┌────────

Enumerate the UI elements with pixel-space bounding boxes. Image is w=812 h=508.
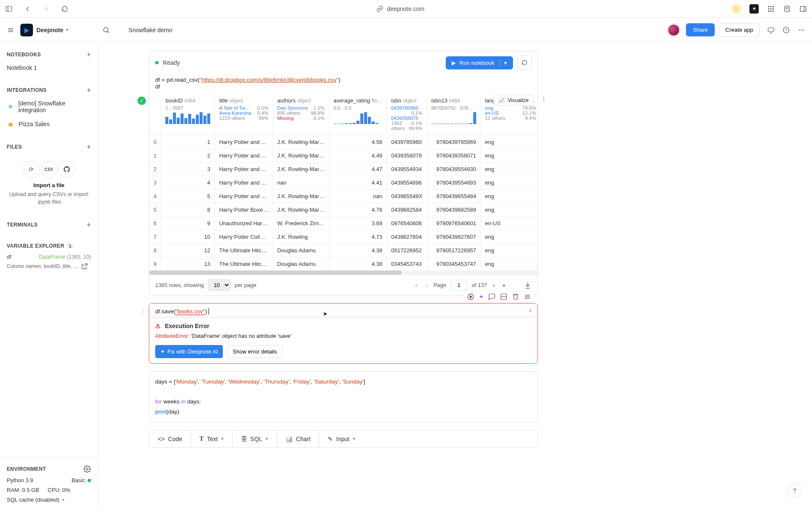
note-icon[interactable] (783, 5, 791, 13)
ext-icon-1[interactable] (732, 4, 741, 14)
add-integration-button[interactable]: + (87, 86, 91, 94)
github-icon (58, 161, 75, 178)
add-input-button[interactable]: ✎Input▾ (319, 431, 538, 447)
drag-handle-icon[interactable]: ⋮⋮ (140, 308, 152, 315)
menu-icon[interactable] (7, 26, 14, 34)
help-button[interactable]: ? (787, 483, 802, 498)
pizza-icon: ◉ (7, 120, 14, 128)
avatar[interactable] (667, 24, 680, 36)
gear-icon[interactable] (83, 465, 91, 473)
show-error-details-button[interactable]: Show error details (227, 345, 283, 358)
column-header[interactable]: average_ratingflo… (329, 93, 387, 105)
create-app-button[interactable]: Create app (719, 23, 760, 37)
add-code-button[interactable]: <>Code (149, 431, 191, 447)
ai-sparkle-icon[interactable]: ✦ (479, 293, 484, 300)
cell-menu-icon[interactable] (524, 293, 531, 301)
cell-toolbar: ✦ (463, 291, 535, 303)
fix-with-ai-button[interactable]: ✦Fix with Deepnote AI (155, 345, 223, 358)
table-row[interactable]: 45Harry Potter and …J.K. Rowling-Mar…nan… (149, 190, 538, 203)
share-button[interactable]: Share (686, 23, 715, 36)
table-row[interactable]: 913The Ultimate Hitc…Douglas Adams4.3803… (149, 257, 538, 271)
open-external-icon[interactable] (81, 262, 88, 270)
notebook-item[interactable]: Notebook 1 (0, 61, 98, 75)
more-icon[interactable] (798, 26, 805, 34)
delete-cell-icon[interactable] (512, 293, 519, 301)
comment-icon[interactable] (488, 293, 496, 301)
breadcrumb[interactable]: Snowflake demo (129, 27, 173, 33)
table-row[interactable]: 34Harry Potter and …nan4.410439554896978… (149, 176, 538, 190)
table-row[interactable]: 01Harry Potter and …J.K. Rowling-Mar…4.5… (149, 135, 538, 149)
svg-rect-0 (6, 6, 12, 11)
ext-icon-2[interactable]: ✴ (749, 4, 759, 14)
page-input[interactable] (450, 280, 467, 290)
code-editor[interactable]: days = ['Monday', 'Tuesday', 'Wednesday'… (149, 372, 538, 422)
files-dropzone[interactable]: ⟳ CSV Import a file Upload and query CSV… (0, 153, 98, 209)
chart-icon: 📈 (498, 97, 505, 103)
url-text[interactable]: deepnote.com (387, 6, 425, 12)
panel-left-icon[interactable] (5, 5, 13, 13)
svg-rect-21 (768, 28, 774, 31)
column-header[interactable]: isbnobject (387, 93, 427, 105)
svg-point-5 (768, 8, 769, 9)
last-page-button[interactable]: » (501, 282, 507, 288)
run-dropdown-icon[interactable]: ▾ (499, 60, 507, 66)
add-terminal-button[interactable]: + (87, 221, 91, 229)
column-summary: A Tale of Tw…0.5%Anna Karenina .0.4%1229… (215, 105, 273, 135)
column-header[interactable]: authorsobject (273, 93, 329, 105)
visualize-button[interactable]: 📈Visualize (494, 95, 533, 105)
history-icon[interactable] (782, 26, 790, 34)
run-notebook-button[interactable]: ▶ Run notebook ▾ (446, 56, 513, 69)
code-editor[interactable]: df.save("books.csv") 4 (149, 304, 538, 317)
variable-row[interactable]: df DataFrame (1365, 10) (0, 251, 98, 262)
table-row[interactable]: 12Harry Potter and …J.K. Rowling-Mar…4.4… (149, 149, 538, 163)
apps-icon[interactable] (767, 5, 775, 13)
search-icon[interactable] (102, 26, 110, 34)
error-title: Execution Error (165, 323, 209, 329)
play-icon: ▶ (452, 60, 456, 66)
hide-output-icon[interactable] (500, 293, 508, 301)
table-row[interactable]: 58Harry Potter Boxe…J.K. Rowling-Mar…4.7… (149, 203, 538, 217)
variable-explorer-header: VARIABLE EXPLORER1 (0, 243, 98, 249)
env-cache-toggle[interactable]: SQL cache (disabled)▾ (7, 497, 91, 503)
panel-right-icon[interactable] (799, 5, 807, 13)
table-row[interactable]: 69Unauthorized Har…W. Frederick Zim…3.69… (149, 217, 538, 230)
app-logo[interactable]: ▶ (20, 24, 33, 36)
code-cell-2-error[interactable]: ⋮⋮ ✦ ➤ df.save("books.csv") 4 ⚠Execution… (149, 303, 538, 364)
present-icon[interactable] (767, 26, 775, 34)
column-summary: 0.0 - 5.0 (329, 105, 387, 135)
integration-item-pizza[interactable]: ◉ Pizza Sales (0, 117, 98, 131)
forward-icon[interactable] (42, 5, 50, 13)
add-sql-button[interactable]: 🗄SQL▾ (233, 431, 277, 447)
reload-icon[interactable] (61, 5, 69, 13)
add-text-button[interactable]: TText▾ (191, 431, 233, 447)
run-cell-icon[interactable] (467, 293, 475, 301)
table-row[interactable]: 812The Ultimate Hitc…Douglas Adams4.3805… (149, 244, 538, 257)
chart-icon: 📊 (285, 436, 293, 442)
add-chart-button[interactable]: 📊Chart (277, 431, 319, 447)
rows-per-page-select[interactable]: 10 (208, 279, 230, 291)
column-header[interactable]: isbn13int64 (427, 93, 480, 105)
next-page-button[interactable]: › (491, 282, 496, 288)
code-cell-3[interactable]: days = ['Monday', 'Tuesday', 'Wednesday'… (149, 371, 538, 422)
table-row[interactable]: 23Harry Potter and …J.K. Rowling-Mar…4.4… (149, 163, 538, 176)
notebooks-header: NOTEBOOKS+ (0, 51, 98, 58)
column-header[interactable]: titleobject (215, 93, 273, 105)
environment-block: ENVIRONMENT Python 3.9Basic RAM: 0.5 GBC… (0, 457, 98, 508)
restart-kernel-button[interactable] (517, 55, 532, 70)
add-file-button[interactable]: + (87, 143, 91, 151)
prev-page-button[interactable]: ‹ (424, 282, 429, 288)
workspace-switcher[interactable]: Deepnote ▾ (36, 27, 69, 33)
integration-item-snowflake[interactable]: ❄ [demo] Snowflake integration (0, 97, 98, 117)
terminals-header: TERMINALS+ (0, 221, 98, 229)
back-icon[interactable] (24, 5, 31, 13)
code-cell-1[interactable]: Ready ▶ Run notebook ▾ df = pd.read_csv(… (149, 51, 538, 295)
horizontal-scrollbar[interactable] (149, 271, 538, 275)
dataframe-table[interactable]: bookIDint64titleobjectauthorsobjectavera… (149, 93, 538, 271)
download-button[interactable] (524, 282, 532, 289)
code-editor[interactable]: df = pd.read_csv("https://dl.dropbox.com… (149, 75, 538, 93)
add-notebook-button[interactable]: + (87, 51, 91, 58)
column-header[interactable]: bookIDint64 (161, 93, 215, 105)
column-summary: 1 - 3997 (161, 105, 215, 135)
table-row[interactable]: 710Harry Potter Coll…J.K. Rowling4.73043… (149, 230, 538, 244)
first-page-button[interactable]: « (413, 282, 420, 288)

└────────

→ **Task item**:
Give only the number of lines above that hold the string "header".

→ **Written solution**:
9